*** SOURCE MATERIAL ***

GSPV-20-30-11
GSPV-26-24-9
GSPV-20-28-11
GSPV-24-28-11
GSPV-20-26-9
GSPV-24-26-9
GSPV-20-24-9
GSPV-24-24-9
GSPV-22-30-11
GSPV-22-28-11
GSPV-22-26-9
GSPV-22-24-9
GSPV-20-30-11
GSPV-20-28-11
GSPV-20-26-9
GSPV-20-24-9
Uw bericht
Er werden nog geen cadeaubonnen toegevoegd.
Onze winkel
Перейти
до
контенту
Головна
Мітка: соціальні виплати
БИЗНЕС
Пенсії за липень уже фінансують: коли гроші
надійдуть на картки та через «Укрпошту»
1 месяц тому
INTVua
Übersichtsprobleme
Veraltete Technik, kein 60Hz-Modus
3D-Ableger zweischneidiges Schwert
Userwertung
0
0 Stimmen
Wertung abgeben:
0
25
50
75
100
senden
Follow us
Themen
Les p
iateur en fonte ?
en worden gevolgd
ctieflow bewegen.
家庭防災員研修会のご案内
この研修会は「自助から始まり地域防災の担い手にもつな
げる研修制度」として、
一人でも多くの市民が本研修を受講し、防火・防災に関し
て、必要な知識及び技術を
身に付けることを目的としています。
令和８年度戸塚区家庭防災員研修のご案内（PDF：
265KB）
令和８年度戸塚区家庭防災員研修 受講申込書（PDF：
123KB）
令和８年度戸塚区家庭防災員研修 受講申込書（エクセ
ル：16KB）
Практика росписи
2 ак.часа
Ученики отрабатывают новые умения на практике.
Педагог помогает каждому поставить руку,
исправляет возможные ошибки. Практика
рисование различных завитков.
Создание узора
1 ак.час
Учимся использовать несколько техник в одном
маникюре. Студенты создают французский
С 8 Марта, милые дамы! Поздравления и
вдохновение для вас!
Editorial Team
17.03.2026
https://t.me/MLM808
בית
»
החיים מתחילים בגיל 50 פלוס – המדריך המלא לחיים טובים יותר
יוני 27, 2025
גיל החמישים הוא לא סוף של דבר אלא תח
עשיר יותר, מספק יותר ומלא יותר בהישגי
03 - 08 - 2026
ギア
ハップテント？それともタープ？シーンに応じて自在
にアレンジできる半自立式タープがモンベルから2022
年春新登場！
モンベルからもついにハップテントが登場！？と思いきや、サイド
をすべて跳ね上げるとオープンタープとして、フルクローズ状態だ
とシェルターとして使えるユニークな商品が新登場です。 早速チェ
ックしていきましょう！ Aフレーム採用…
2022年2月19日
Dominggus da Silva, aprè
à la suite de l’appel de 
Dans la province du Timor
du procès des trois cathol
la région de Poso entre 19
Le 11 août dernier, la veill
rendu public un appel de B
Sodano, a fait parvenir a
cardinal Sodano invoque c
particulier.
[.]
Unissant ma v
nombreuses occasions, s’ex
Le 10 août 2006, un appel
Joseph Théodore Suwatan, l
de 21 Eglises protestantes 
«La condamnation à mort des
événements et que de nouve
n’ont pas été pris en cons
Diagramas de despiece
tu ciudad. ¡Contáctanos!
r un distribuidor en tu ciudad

*** End of SOURCE MATERIAL ***

> [WORK REQUIRED] Without leaving anything out, repeat every entry shown above.

> [SOLUTION BELOW]
GSPV-20-30-11
GSPV-26-24-9
GSPV-20-28-11
GSPV-24-28-11
GSPV-20-26-9
GSPV-24-26-9
GSPV-20-24-9
GSPV-24-24-9
GSPV-22-30-11
GSPV-22-28-11
GSPV-22-26-9
GSPV-22-24-9
GSPV-20-30-11
GSPV-20-28-11
GSPV-20-26-9
GSPV-20-24-9
Uw bericht
Er werden nog geen cadeaubonnen toegevoegd.
Onze winkel
Перейти
до
контенту
Головна
Мітка: соціальні виплати
БИЗНЕС
Пенсії за липень уже фінансують: коли гроші
надійдуть на картки та через «Укрпошту»
1 месяц тому
INTVua
Übersichtsprobleme
Veraltete Technik, kein 60Hz-Modus
3D-Ableger zweischneidiges Schwert
Userwertung
0
0 Stimmen
Wertung abgeben:
0
25
50
75
100
senden
Follow us
Themen
Les p
iateur en fonte ?
en worden gevolgd
ctieflow bewegen.
家庭防災員研修会のご案内
この研修会は「自助から始まり地域防災の担い手にもつな
げる研修制度」として、
一人でも多くの市民が本研修を受講し、防火・防災に関し
て、必要な知識及び技術を
身に付けることを目的としています。
令和８年度戸塚区家庭防災員研修のご案内（PDF：
265KB）
令和８年度戸塚区家庭防災員研修 受講申込書（PDF：
123KB）
令和８年度戸塚区家庭防災員研修 受講申込書（エクセ
ル：16KB）
Практика росписи
2 ак.часа
Ученики отрабатывают новые умения на практике.
Педагог помогает каждому поставить руку,
исправляет возможные ошибки. Практика
рисование различных завитков.
Создание узора
1 ак.час
Учимся использовать несколько техник в одном
маникюре. Студенты создают французский
С 8 Марта, милые дамы! Поздравления и
вдохновение для вас!
Editorial Team
17.03.2026
https://t.me/MLM808
בית
»
החיים מתחילים בגיל 50 פלוס – המדריך המלא לחיים טובים יותר
יוני 27, 2025
גיל החמישים הוא לא סוף של דבר אלא תח
עשיר יותר, מספק יותר ומלא יותר בהישגי
03 - 08 - 2026
ギア
ハップテント？それともタープ？シーンに応じて自在
にアレンジできる半自立式タープがモンベルから2022
年春新登場！
モンベルからもついにハップテントが登場！？と思いきや、サイド
をすべて跳ね上げるとオープンタープとして、フルクローズ状態だ
とシェルターとして使えるユニークな商品が新登場です。 早速チェ
ックしていきましょう！ Aフレーム採用…
2022年2月19日
Dominggus da Silva, aprè
à la suite de l’appel de 
Dans la province du Timor
du procès des trois cathol
la région de Poso entre 19
Le 11 août dernier, la veill
rendu public un appel de B
Sodano, a fait parvenir a
cardinal Sodano invoque c
particulier.
[.]
Unissant ma v
nombreuses occasions, s’ex
Le 10 août 2006, un appel
Joseph Théodore Suwatan, l
de 21 Eglises protestantes 
«La condamnation à mort des
événements et que de nouve
n’ont pas été pris en cons
Diagramas de despiece
tu ciudad. ¡Contáctanos!
r un distribuidor en tu ciudad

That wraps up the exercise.